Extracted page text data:
◆ ◆ ◆ ◆
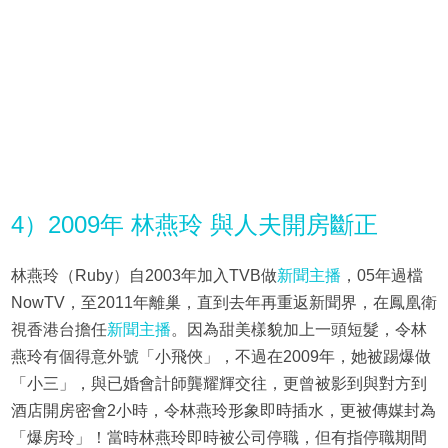
4）2009年 林燕玲 與人夫開房斷正
林燕玲（Ruby）自2003年加入TVB做
新聞主播
，05年過檔
NowTV，至2011年離巢，直到去年再重返新聞界，在鳳凰衛
視香港台擔任
新聞主播
。因為甜美樣貌加上一頭短髮，令林
燕玲有個得意外號「小飛俠」，不過在2009年，她被踢爆做
「小三」，與已婚會計師龔耀輝交往，更曾被影到與對方到
酒店開房密會2小時，令林燕玲形象即時插水，更被傳媒封為
「爆房玲」！當時林燕玲即時被公司停職，但有指停職期間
◆ ◆ ◆ ◆
(WHAT THE EXERCISE ASKS):
Go through the entries above and write them out again exactly, images left behind.

(REPLY):
4）2009年 林燕玲 與人夫開房斷正
林燕玲（Ruby）自2003年加入TVB做
新聞主播
，05年過檔
NowTV，至2011年離巢，直到去年再重返新聞界，在鳳凰衛
視香港台擔任
新聞主播
。因為甜美樣貌加上一頭短髮，令林
燕玲有個得意外號「小飛俠」，不過在2009年，她被踢爆做
「小三」，與已婚會計師龔耀輝交往，更曾被影到與對方到
酒店開房密會2小時，令林燕玲形象即時插水，更被傳媒封為
「爆房玲」！當時林燕玲即時被公司停職，但有指停職期間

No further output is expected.